■ TASK INPUT:
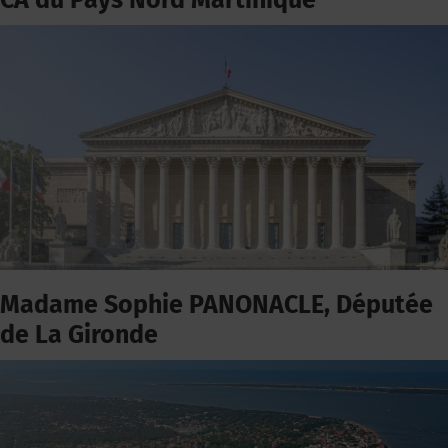
CA du Pays Nord Martinique
Madame Sophie PANONACLE, Députée
de La Gironde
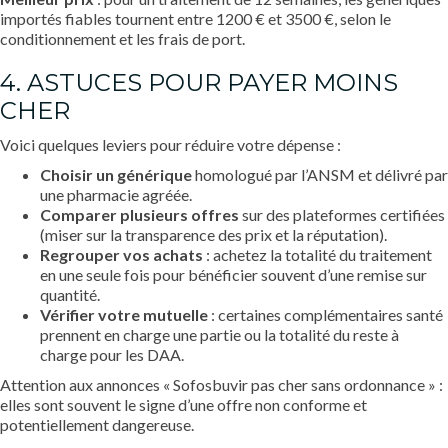
importés fiables tournent entre 1200 € et 3500 €, selon le
conditionnement et les frais de port.
4. ASTUCES POUR PAYER MOINS
CHER
Voici quelques leviers pour réduire votre dépense :
Choisir un générique
homologué par l’ANSM et délivré par
une pharmacie agréée.
Comparer plusieurs offres
sur des plateformes certifiées
(miser sur la transparence des prix et la réputation).
Regrouper vos achats
: achetez la totalité du traitement
en une seule fois pour bénéficier souvent d’une remise sur
quantité.
Vérifier votre mutuelle
: certaines complémentaires santé
prennent en charge une partie ou la totalité du reste à
charge pour les DAA.
Attention aux annonces « Sofosbuvir pas cher sans ordonnance » :
elles sont souvent le signe d’une offre non conforme et
potentiellement dangereuse.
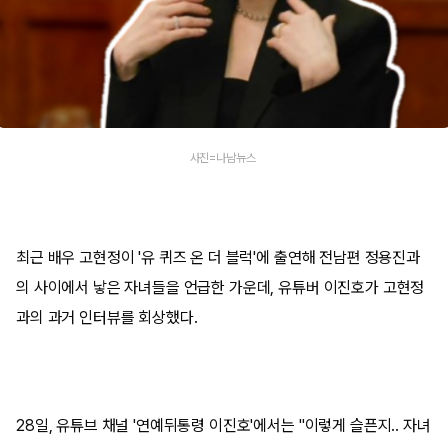
사진=나남뉴스
최근 배우 고현정이 '유 퀴즈 온 더 블럭'에 출연해 전남편 정용진과
의 사이에서 낳은 자녀들을 언급한 가운데, 유튜버 이진호가 고현정
과의 과거 인터뷰를 회상했다.
28일, 유튜브 채널 '연예뒤통령 이진호'에서는 "이렇게 슬픈지.. 자녀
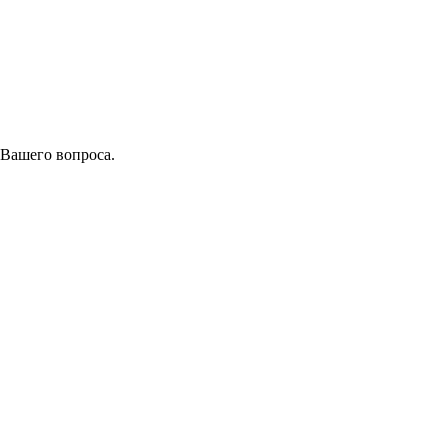
 Вашего вопроса.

■ PROBLEM TO SOLVE:
Skipping the pictures, transcribe each line above exactly as it appears.

■ SOLVED PROBLEM:
CA du Pays Nord Martinique
Madame Sophie PANONACLE, Députée
de La Gironde
importés fiables tournent entre 1200 € et 3500 €, selon le
conditionnement et les frais de port.
4. ASTUCES POUR PAYER MOINS
CHER
Voici quelques leviers pour réduire votre dépense :
Choisir un générique
homologué par l’ANSM et délivré par
une pharmacie agréée.
Comparer plusieurs offres
sur des plateformes certifiées
(miser sur la transparence des prix et la réputation).
Regrouper vos achats
: achetez la totalité du traitement
en une seule fois pour bénéficier souvent d’une remise sur
quantité.
Vérifier votre mutuelle
: certaines complémentaires santé
prennent en charge une partie ou la totalité du reste à
charge pour les DAA.
Attention aux annonces « Sofosbuvir pas cher sans ordonnance » :
elles sont souvent le signe d’une offre non conforme et
potentiellement dangereuse.
사진=나남뉴스
최근 배우 고현정이 '유 퀴즈 온 더 블럭'에 출연해 전남편 정용진과
의 사이에서 낳은 자녀들을 언급한 가운데, 유튜버 이진호가 고현정
과의 과거 인터뷰를 회상했다.
28일, 유튜브 채널 '연예뒤통령 이진호'에서는 "이렇게 슬픈지.. 자녀
 Вашего вопроса.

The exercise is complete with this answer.